Whenever you think of female characters in gaming, two examples immediately spring to mind – Samus Aran from the Metroid franchise and Bayonetta.
Both are examples of strong female characters, can hold their own in combat, and do it in style.
With the exception of Samus however, most female characters in the early days of gaming were either plot devices or simply the male character with feminine traits – Ms. Pac-Man being Pac-Man with long eyelashes, for example.
Characters such as Lara Croft in the 90s presented the idea of female characters not only being more than damsels in distress, but main characters.
However, with her enlarged breasts, short shorts and crop tops, she drew as much controversy as she did praise. Cries of “over-sexuality” and “bad role model” quickly followed, but even to this day she is still views as a strong female character, if not a pioneer of the archetype.
Around the same time that characters like Lara Croft became a mainstream idea, female antagonists also started becoming more commonplace. 1994’s System Shock had the AI SHODAN, 1999’s Final Fantasy VIII had the sorceress Ultimecia (notably still the only female primary antagonist in a main line Final Fantasy), both characters who were acclaimed at the time for their depth and motives.
While one could argue that female villains are less important than female main characters, most video games require an antagonist, and antagonists require a different kind of depth than a protagonist.
However, for every Samus or Bayonetta, there is a Princess Peach or Zelda – female characters who more often than not, are used to plot devices and nothing else.
Thankfully, these types of characters are becoming more obsolete, with even the named princesses becoming more proactive in their respective franchises.
These days, characters who are accused of “over-sexualisation” have an air of campy joy or irony about them.
Here we find Bayonetta, a character who weaponises her sexuality to summon demons from hell. That’s not hyperbole, that’s actually what she does, and it’s class.
While many decry her for being “overly sexualised” or “a bad role model” – that’s the point.

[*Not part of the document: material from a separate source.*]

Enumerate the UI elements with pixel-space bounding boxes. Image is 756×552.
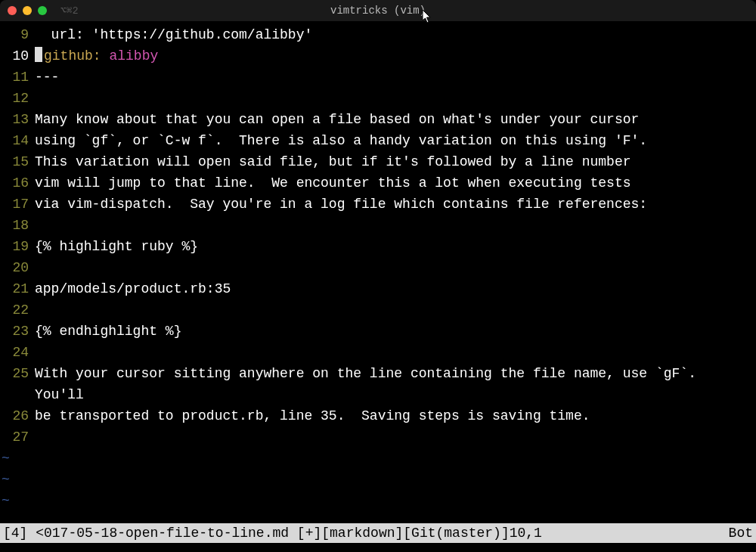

It is clear that anyone who attacks her for her physical appearance has never played the games, where there is exactly one character who ogles her, and the tone of the games has a delightfully camp tone that stops her being sexualised in context.
As well as that, she is more than just her looks – she looks after a lost child in the first game, she goes to save her friend in the second, she has a personality beyond her looks.
So, it is great to see how far the industry has come since Ms. Pac-Man.
While some women may still be unhappy with the current representation, the industry is moving in the right direction, and it’s certainly a start.